● Exercise directions
Copy each line of the entries below that contains the string "только".

Data shown section start

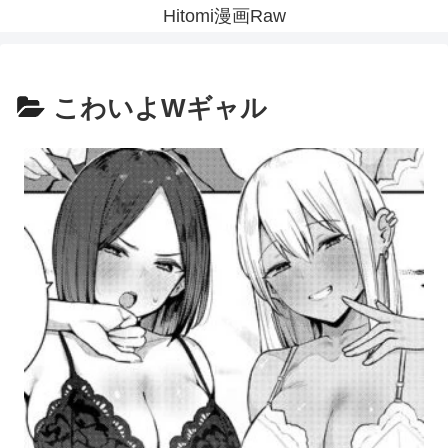
Hitomi漫画Raw
こわいよWギャル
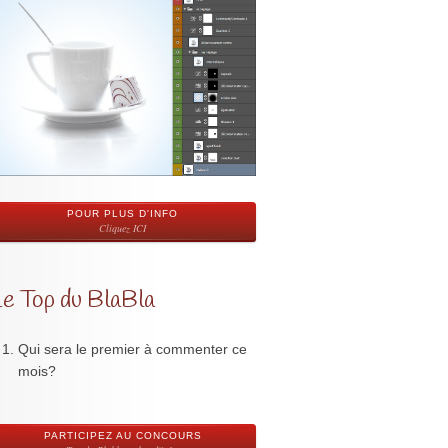
POUR PLUS D'INFO
Cliquez ICI
Le Top du BlaBla
Qui sera le premier à commenter ce
mois?
PARTICIPEZ AU CONCOURS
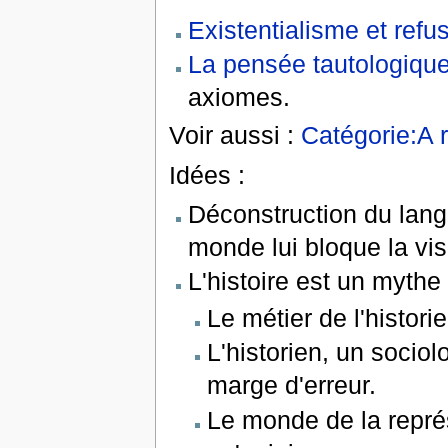
Existentialisme et refu
La pensée tautologiqu
axiomes.
Voir aussi :
Catégorie:A r
Idées :
Déconstruction du lang
monde lui bloque la vis
L'histoire est un mythe
Le métier de l'historie
L'historien, un socio
marge d'erreur.
Le monde de la représe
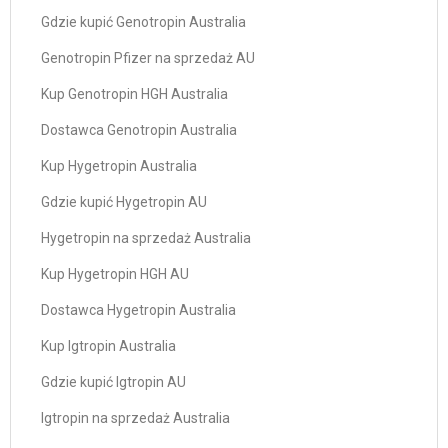
Gdzie kupić Genotropin Australia
Genotropin Pfizer na sprzedaż AU
Kup Genotropin HGH Australia
Dostawca Genotropin Australia
Kup Hygetropin Australia
Gdzie kupić Hygetropin AU
Hygetropin na sprzedaż Australia
Kup Hygetropin HGH AU
Dostawca Hygetropin Australia
Kup Igtropin Australia
Gdzie kupić Igtropin AU
Igtropin na sprzedaż Australia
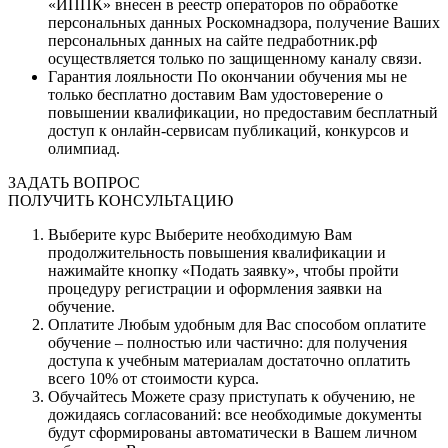
«ИППК» внесен в реестр операторов по обработке
персональных данных Роскомнадзора, получение Ваших
персональных данных на сайте педработник.рф
осуществляется только по защищенному каналу связи.
Гарантия лояльности
По окончании обучения мы не
только бесплатно доставим Вам удостоверение о
повышении квалификации, но предоставим бесплатный
доступ к онлайн-сервисам публикаций, конкурсов и
олимпиад.
ЗАДАТЬ ВОПРОС
ПОЛУЧИТЬ КОНСУЛЬТАЦИЮ
Выберите курс
Выберите необходимую Вам
продолжительность повышения квалификации и
нажимайте кнопку «Подать заявку», чтобы пройти
процедуру регистрации и оформления заявки на
обучение.
Оплатите
Любым удобным для Вас способом оплатите
обучение – полностью или частично: для получения
доступа к учебным материалам достаточно оплатить
всего 10% от стоимости курса.
Обучайтесь
Можете сразу приступать к обучению, не
дожидаясь согласований: все необходимые документы
будут сформированы автоматически в Вашем личном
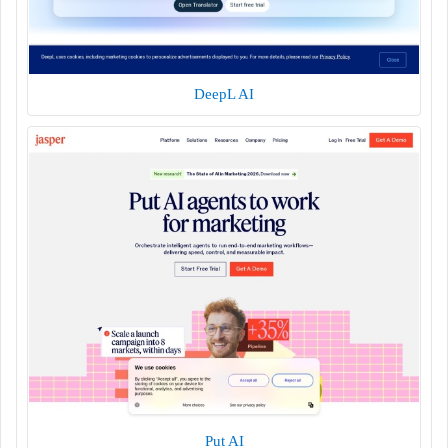
DeepL AI
Put AI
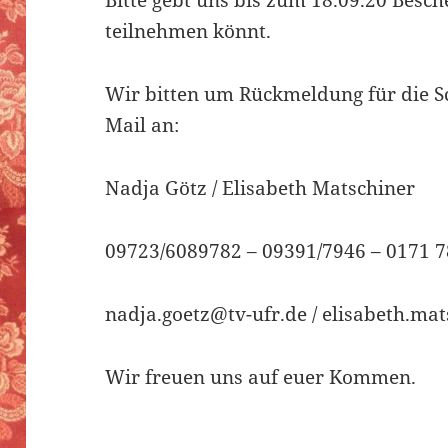
Bitte gebt uns bis zum 18.09.20 Besch
teilnehmen könnt.
Wir bitten um Rückmeldung für die Sc
Mail an:
Nadja Götz / Elisabeth Matschiner
09723/6089782 – 09391/7946 – 0171 
nadja.goetz@tv-ufr.de / elisabeth.ma
Wir freuen uns auf euer Kommen.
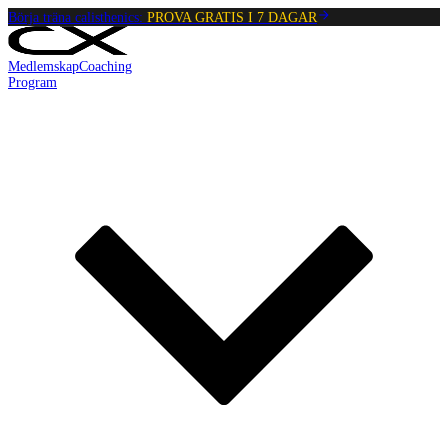
Börja träna calisthenics:
PROVA GRATIS I 7 DAGAR
Medlemskap
Coaching
Program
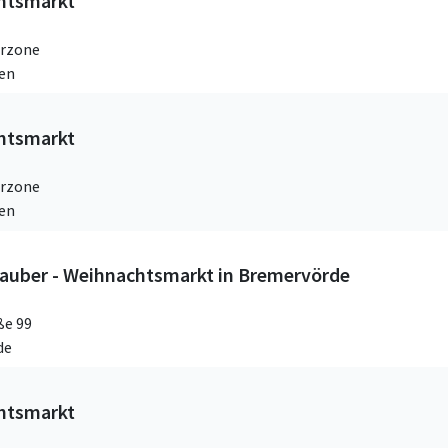
htsmarkt
rzone
ven
htsmarkt
rzone
ven
zauber - Weihnachtsmarkt in Bremervörde
ße 99
de
htsmarkt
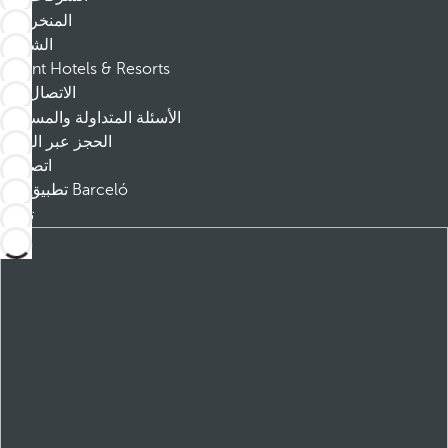
المنخرطين
الشركاء
Dorint Hotels & Resorts
الاتصال
الأسئلة المتداولة والمساعدة
الحجز عبر الهاتف
اتصل بنا
تطبيق Barceló
تنزيل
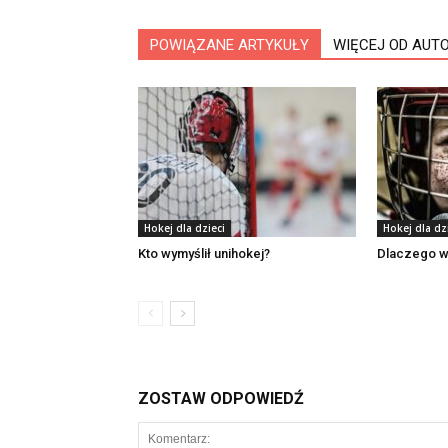
POWIĄZANE ARTYKUŁY
WIĘCEJ OD AUT
Hokej dla dzieci
Hokej dla dz
Kto wymyślił unihokej?
Dlaczego w 
ZOSTAW ODPOWIEDŹ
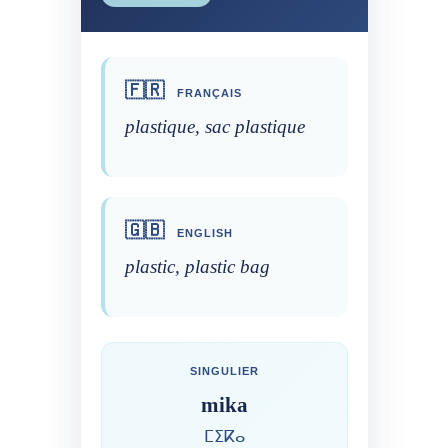
🇫🇷
FRANÇAIS
plastique, sac plastique
🇬🇧
ENGLISH
plastic, plastic bag
SINGULIER
mika
ⵎⵉⴽⴰ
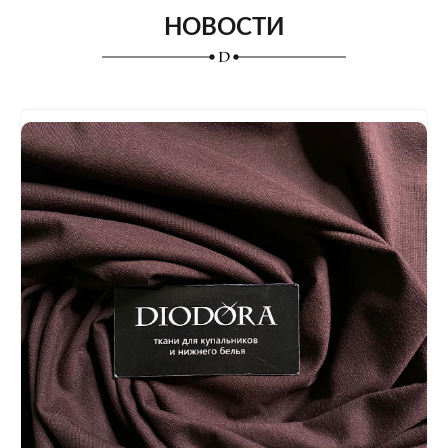
НОВОСТИ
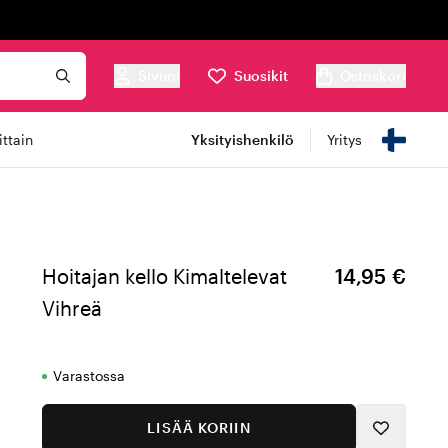
Sivuni
Suosikit
Ostoskori
ttain
Yksityishenkilö
Yritys
Hoitajan kello Kimaltelevat
14,95 €
Vihreä
Varastossa
LISÄÄ KORIIN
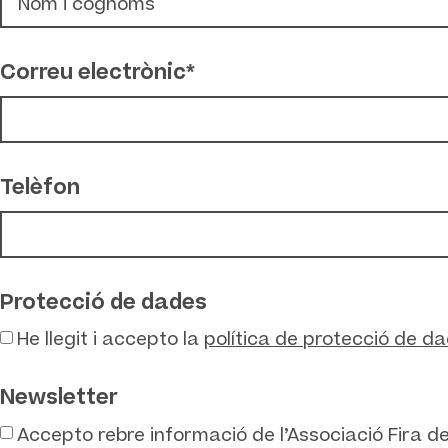
Correu electrònic*
Telèfon
Protecció de dades
He llegit i accepto la
política de protecció de d
Newsletter
Accepto rebre informació de l’Associació Fira de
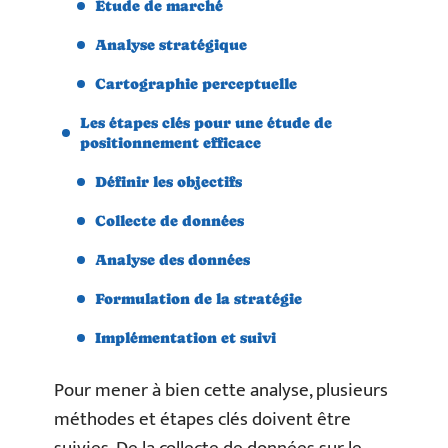
Étude de marché
Analyse stratégique
Cartographie perceptuelle
Les étapes clés pour une étude de
positionnement efficace
Définir les objectifs
Collecte de données
Analyse des données
Formulation de la stratégie
Implémentation et suivi
Pour mener à bien cette analyse, plusieurs
méthodes et étapes clés doivent être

Data shown section end

● Output
осуществляется только по защищенному каналу связи.
только бесплатно доставим Вам удостоверение о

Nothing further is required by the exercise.